In der Natur ist insbesondere bei magmatischen Tiefengesteinen und deren Mineralbestand eine langsame Abkühlung üblich. So war in jedem Hochtemperatur-Kalifeldspat K[AlSi3O8] die (Al-Si)-Verteilung zunächst, d.h. bei hohen Temperaturen, statistisch ungeordnet. Kühlt nun dieses Gestein, und damit der Kalifeldspat, rasch ab (z.B. als vulkanische Lava an der Erdoberfläche), so bleibt die Unordnung erhalten und es entsteht der glasklar durchsichtige Sanidin (so im Trachyt).
Bei langsamer Abkühlung in großen Tiefengesteinskörpern (wie dem Granit) kommt es jedoch allmählich zu einer geordneten (Al-Si)-Verteilung, und es entsteht aus dem Sanidin der trübe, trikline Mikroklin. Der Übergang Sanidin zu Mikroklin ist (im wesentlichen) eine diffusive Phasenumwandlung, d.h. Al- und Si-Atome "diffundieren" durch Teile der Kristallstruktur und tauschen ihre Plätze aus.

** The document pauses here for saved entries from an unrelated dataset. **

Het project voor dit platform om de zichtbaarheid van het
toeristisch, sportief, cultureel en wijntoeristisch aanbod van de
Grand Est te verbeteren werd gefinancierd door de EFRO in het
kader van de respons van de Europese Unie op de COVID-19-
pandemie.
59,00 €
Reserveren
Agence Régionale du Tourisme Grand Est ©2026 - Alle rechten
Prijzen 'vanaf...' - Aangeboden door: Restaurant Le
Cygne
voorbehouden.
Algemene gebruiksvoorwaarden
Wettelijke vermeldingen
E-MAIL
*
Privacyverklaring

Dagegen ist der atomare Vorgang bei der Paramorphisierung beim Übergang vom Hochquarz zum Tiefquarz, wie auch beim Leucit, eine displazive Phasenumwandlung, wobei durch geringe Lageveränderungen der Atome die im Hochquarz gestreckten Si-O-Si-Bindungen beim Übergang zum Tiefquarz abgewinkelt werden.
Beim Übergang AragonitCalcit erfolgt eine rekonstruktive Phasenumwandlung, wobei die gesamte Aragonitstruktur verschwindet und durch Neukristallisation zahlreiche, kleine Calcitkriställchen entstehen.

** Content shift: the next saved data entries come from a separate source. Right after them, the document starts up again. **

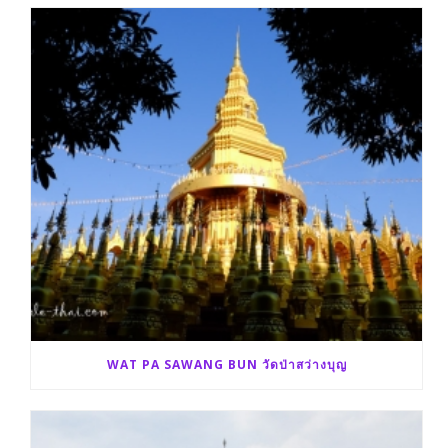
WAT PA SAWANG BUN วัดป่าสว่างบุญ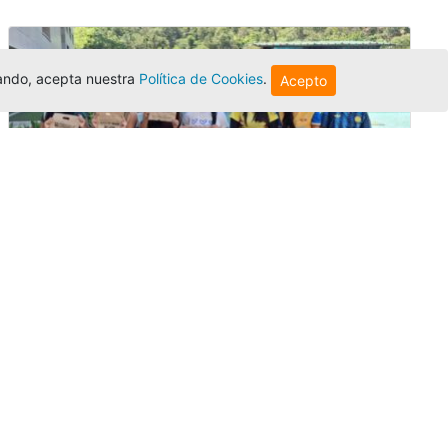
egando, acepta nuestra
Política de Cookies
.
Acepto
Amigonianos inician intercambios
académicos en 2026-2
Editor
,
4/8/2026
Estudiantes de la Universidad Católica Luis
Amigó realizarán
intercambios
nacionales
e internacionales durante el segundo
semestre de 2026, fortaleciendo su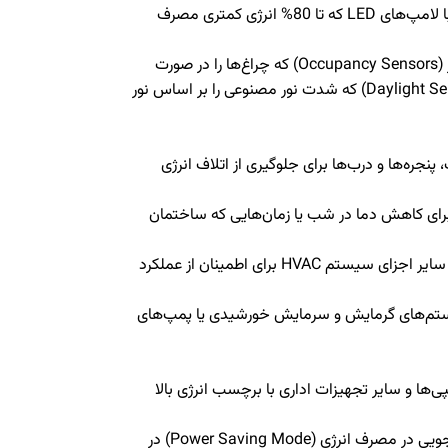
جایگزینی لامپ‌های رشته‌ای و فلورسنت با لامپ‌های LED که تا 80% انرژی کمتری مصرف
استفاده از سنسورهای حضور (Occupancy Sensors) که چراغ‌ها را در صورت
عدم حضور افراد خاموش می‌کنند و سنسورهای نور روز (Daylight Sensors) که شدت نور مصنوعی را بر اساس نور
نجره‌ها و درب‌ها برای جلوگیری از اتلاف انرژی
برای کاهش دما در شب یا زمان‌هایی که ساختمان
سرویس دوره‌ای فیلترها، کویل‌ها و سایر اجزای سیستم HVAC برای اطمینان از عملکرد
ستم‌های گرمایش و سرمایش خورشیدی یا پمپ‌های
پی‌ها و سایر تجهیزات اداری با برچسب انرژی بالا
فعال‌سازی حالت صرفه‌جویی در مصرف انرژی (Power Saving Mode) در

Bei der Existenzmöglichkeit mehrerer kristalliner Phasen einer Substanz - der Polymorphie - kristallisiert im allgemeinen zunächst die energiereichste Phase aus, die sich dann stufenweise in energieärmere Phasen umwandeln kann (OSTWALDsche Stufenregel).
Bei allen Paramorphosen besitzt fast immer die Hochtemperatur-Phase eine höhere Symmetrie als die Tieftemperatur-Phase.

Pseudomorphosen

I. Entmischungs-Pseudomorphosen

Entmischungs-Pseudomorphosen entstehen durch die Entmischung (dem Zerfall in zwei oder mehr Phasen) eines bei höheren Temperaturen gebildeten Mischkristalls während eines gewissen Temperaturbereichs im Verlauf einer langsamen Abkühlung.

Die Perthitbildung der Alkalifeldspäte ist ein bekanntes Beispiel. Es ist die in jedem Granit übliche Entmischungs-Pseudomorphisierung des Hochtemperatur-Alkalifeldspatmischkristalls (K,Na)[AlSi3O8] in Kalifeldspat K[AlSi3O8] und lamellen- oder faserförmige Aggregate von Natronfeldspat (Albit) Na[AlSi3O8], beide in orientierter Verwachsung. Der Kalifeldspatanteil ist dabei meist als Paramorphose von Mikroklin nach Sanidin ausgebildet. Bei den Erzmineralien finden wir ebenfalls zahlreiche Beispiele für Entmischungs-Pseudomorphosen, die zum Teil als Geothermometer von Bedeutung sind.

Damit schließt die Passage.